**TASK ITEM:**
Working from the records below, repeat exactly the lines starting at the line that contains "38cm, šíře 32cmx2vel.104" and ending at the line that contains "Barva číslo", inclusive.

**EXERCISE INPUT:**
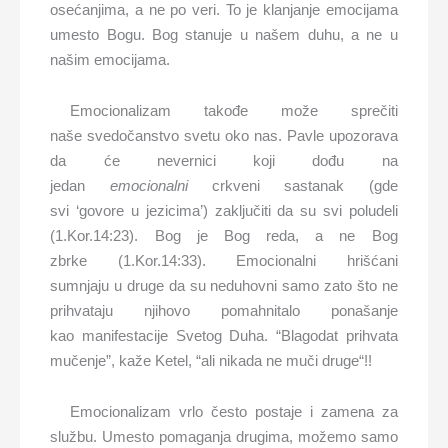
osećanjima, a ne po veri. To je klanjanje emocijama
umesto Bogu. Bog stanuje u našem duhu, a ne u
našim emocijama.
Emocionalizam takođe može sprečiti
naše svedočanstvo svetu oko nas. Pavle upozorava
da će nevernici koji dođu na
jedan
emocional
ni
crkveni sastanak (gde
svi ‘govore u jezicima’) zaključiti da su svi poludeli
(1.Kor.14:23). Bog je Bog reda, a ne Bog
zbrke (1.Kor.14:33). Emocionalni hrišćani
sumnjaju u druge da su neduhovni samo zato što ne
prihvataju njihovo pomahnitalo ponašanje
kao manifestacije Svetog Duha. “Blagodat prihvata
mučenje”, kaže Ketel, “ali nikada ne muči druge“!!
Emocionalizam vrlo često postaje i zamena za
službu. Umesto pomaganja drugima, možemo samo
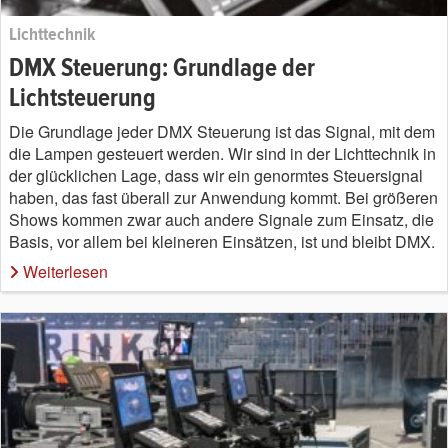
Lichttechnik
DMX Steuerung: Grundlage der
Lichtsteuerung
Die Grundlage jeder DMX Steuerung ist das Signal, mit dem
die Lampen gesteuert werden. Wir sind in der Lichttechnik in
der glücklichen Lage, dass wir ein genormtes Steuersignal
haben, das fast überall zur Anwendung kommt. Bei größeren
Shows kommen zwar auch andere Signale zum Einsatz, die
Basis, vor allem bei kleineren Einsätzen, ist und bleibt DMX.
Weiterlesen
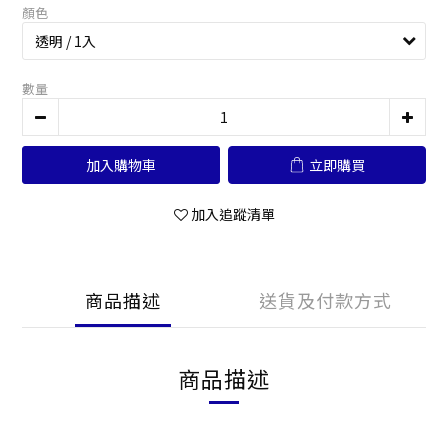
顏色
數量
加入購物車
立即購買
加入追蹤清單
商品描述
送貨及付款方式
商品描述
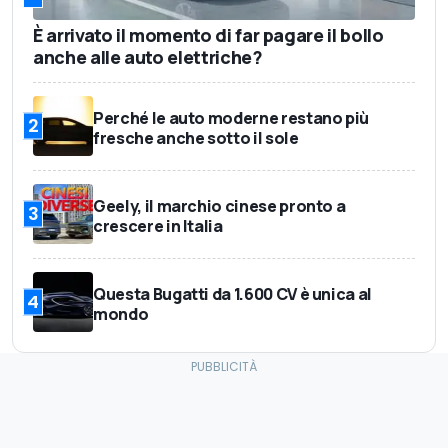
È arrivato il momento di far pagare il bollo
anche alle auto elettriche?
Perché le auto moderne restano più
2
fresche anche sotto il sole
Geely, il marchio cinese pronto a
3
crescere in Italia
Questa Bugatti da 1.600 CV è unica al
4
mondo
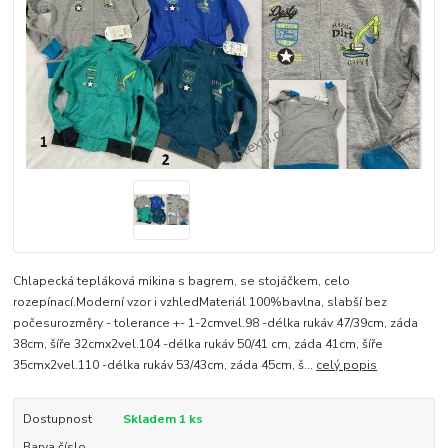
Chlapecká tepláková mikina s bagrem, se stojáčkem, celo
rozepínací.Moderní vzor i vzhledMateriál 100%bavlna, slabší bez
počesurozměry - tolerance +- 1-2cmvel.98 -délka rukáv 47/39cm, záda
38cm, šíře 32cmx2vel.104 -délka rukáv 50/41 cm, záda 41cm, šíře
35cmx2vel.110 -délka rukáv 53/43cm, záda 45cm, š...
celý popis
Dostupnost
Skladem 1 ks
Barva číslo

* * *

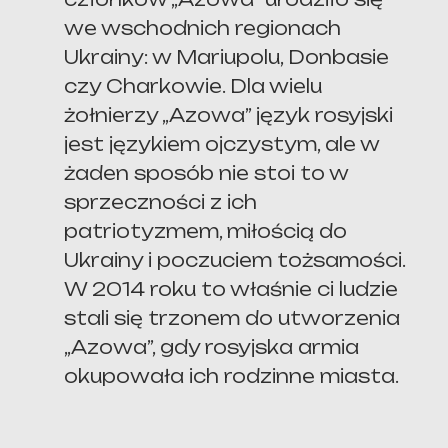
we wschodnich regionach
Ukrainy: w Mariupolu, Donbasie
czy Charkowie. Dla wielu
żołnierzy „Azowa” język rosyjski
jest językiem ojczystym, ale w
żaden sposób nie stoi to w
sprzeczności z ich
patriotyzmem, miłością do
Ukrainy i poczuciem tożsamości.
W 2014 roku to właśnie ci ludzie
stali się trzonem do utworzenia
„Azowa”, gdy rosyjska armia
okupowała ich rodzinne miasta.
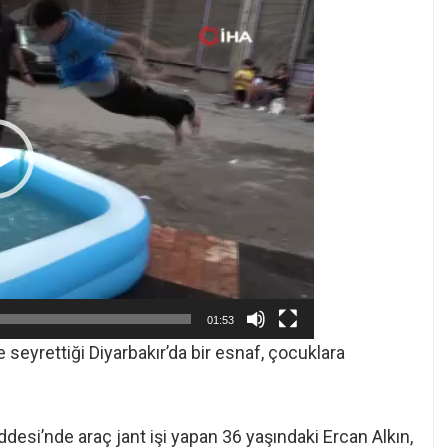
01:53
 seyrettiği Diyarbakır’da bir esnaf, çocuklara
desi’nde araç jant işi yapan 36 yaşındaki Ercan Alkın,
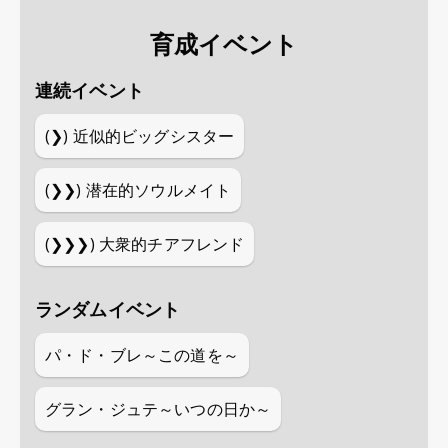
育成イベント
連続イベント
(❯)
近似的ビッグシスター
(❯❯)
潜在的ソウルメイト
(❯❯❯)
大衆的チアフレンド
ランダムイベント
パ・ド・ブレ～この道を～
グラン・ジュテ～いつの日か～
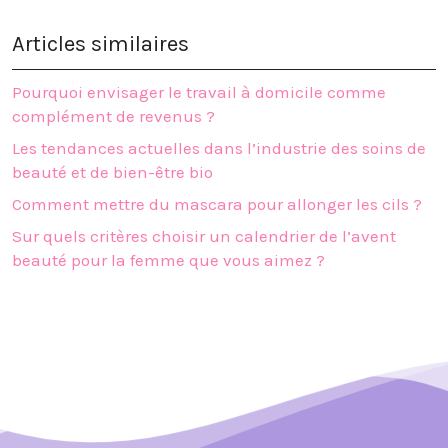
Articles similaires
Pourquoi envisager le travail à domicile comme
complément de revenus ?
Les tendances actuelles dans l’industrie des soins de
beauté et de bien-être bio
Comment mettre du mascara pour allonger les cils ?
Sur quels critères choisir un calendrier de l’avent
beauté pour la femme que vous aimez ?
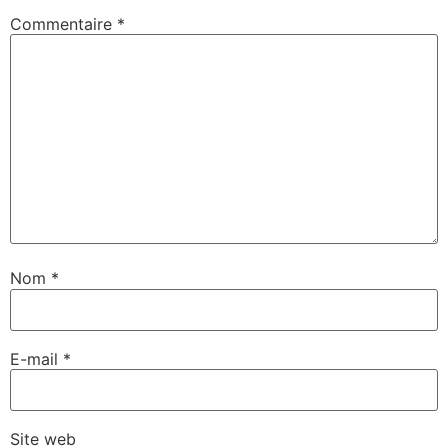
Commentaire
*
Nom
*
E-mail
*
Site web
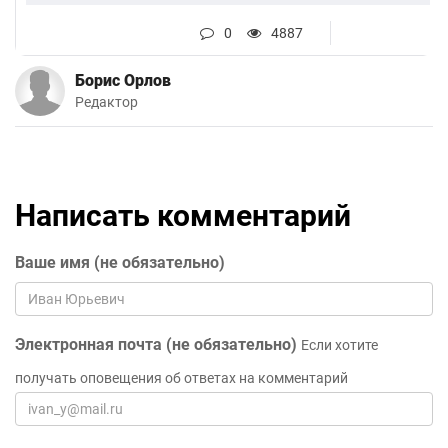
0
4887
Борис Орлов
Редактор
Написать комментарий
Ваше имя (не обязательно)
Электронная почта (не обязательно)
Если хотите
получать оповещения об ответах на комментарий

**WORKED SOLUTION:**
38cm, šíře 32cmx2vel.104 -délka rukáv 50/41 cm, záda 41cm, šíře
35cmx2vel.110 -délka rukáv 53/43cm, záda 45cm, š...
celý popis
Dostupnost
Skladem 1 ks
Barva číslo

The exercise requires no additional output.